= WHAT TO WORK ON =
From the data below, copy out every line in which the word "системи" occurs.

= EXERCISE DATA =
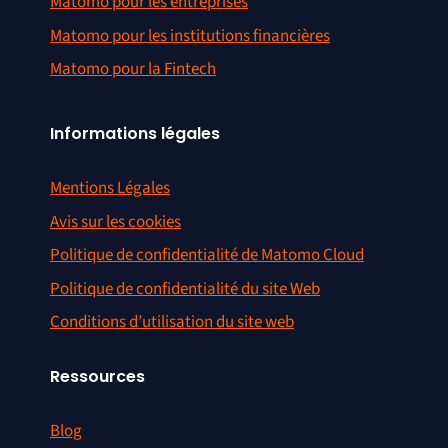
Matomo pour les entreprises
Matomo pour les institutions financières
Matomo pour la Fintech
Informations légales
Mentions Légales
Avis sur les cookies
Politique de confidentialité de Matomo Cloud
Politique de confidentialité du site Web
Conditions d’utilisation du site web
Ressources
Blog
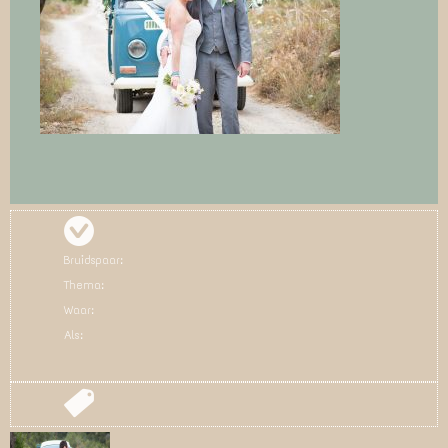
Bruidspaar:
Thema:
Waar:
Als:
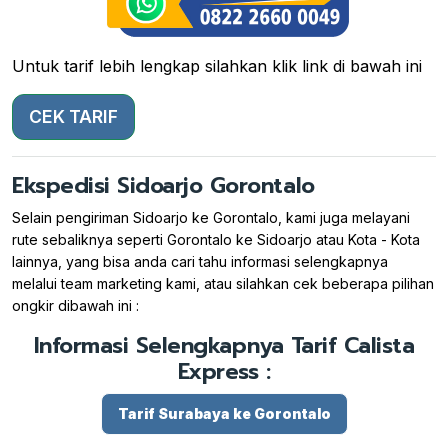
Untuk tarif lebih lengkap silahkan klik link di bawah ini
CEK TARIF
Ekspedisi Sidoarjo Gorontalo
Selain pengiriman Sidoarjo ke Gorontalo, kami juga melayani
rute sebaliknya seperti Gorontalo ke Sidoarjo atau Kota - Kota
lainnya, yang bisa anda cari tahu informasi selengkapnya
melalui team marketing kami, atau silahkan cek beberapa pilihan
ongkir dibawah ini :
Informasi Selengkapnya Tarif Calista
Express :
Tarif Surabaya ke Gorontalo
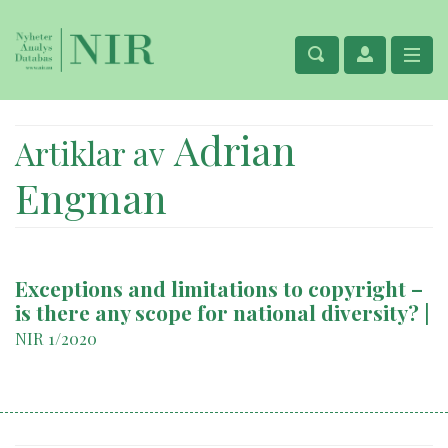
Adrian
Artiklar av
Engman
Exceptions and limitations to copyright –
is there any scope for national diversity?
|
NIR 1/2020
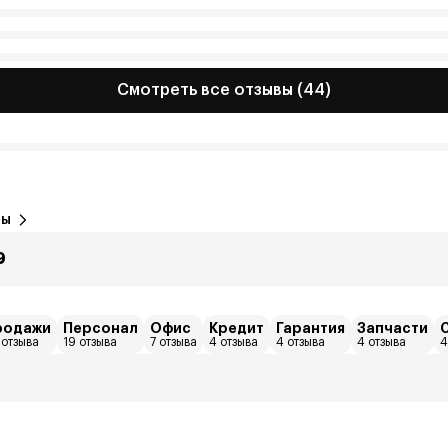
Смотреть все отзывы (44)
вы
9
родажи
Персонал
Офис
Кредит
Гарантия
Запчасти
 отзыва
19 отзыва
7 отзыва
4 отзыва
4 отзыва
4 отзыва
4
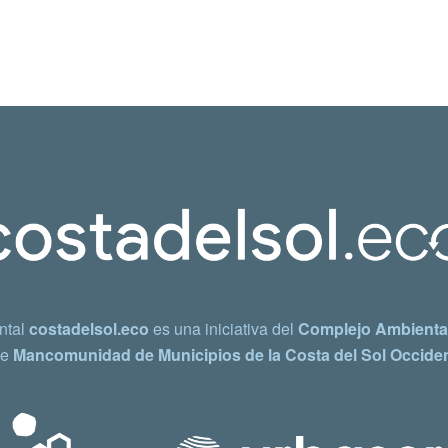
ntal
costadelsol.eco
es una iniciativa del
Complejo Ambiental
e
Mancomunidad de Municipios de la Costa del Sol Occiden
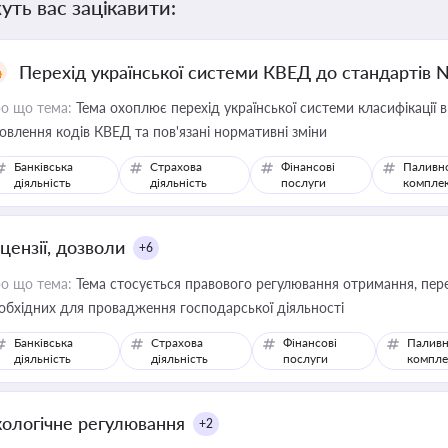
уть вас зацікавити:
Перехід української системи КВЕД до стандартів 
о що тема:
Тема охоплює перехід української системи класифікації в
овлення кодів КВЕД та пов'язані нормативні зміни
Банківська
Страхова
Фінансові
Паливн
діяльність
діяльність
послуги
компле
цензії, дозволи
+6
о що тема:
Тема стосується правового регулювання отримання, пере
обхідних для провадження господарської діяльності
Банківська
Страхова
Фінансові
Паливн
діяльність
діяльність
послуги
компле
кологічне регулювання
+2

= TASK ANSWER =
Перехід української системи КВЕД до стандартів 
Тема охоплює перехід української системи класифікації в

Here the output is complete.